There is a difference between compromise and surrender. Whether Sen. Paul will learn this before the end of his political career is an open question: his father learned it early on. While I’ve been critical of the Senator in this space, I’ve given him credit when it was his due, and I’ve always given him the benefit of a doubt. God knows we don’t have many libertarian Senators. Sadly, what this latest debacle indicates is that we may not even have one.
This is a major reason we here at Antiwar.com don’t get involved in political organizations or causes: we credit any and all politicians who show signs of understanding the centrality of the foreign policy issue to the fight for human freedom. Ron Paul and the movement his candidacy inspired made that connection, and that is why we have analyzed and critiqued it every step of the way – but no candidate, organization, or “movement” leader gets a blank check. As a chapter in the long and proud history of anti-imperialism in America, the full story of the Paulian movement is still being written. While the outcome is uncertain, the rapidly developing storyline is telling us important things about the leading characters.
In any case, that history will not be authored by campaign functionaries and would-be grand strategists, but by the grassroots movement that sprang up quite independently of the official campaign. The overwhelming response of that movement – which Sen. Paul derides as “ranting and raving on the internet” – to the Romney endorsement has been decidedly negative. In his Daily Paul interview, the Senator speculates that a good portion of the millions who voted for and supported his father will be influenced by his endorsement, and that the only ones dissenting are those freakish anarchists.
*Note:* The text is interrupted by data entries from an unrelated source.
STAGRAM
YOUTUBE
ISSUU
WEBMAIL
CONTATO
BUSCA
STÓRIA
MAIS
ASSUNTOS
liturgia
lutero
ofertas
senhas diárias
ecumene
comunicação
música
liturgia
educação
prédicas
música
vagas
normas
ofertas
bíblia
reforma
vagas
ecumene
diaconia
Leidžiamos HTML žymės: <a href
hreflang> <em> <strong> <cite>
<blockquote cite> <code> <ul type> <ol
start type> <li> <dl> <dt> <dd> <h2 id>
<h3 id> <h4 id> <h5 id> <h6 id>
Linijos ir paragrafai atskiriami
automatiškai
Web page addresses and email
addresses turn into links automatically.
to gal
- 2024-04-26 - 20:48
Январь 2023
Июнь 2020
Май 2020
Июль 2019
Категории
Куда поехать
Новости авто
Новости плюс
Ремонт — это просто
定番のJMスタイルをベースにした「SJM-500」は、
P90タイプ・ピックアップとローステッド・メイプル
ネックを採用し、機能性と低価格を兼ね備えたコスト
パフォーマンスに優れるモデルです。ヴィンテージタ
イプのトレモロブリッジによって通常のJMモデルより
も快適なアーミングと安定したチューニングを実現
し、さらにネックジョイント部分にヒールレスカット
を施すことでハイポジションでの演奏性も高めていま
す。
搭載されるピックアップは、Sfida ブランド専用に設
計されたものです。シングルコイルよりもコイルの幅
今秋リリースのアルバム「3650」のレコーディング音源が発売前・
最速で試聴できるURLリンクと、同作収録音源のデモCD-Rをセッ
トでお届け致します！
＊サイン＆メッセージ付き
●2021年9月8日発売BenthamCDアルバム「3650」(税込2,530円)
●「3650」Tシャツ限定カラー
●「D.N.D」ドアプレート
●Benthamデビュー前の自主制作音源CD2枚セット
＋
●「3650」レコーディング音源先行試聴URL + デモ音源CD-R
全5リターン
He is flattering himself – not unusual in a politician, but in this case he really is making a rather high jump and, as usual, stumbling over his own words. The number of actual votes Sen. Paul’s endorsement garners for the GOP may number as high as the dozens, although I doubt it. One anticipates the spectacle of Sen. Paul going out on the hustings and campaigning for Romney with growing horror, albeit not with disbelief.
NOTES IN THE MARGIN
There is a silver lining to this dark cloud: in his Daily Paul apologia, Sen. Paul throws cold water on the idea his father will ever endorse Romney.
On another note: it’s great to be back to work, but I really did need that vacation. Not that I spent it in Hawaii: I spent 99% of it working in my garden, and I’m looking at my handiwork even as I write. Ah, the joys of bringing order out of chaos! Now I’m back to making sense out of the seeming senselessness of our foreign policy: there’s a metaphor in there somewhere, but I’ll spare my readers this one time and simply say: It’s great to be back. I am more appreciative than ever of the constant support and encouragement Antiwar.com’s readers give me, and I work hard to enjoy their confidence. Our recent fundraiser, while scary at times, was a success due to that support, and everyone on staff here does their utmost to earn that support every day.
It’s important that supporters of an anti-interventionist foreign policy maintain their own institutions and organs of opinion, outside the political process and the broader political movements. That is one of the lessons of the Rand Paul debacle, and why we have always insisted on the organizational independence and completely nonpartisan character of this web site. It’s important to keep the banner of liberty and peace flying, no matter what some quasi-“libertarian” politician-on-the-make says.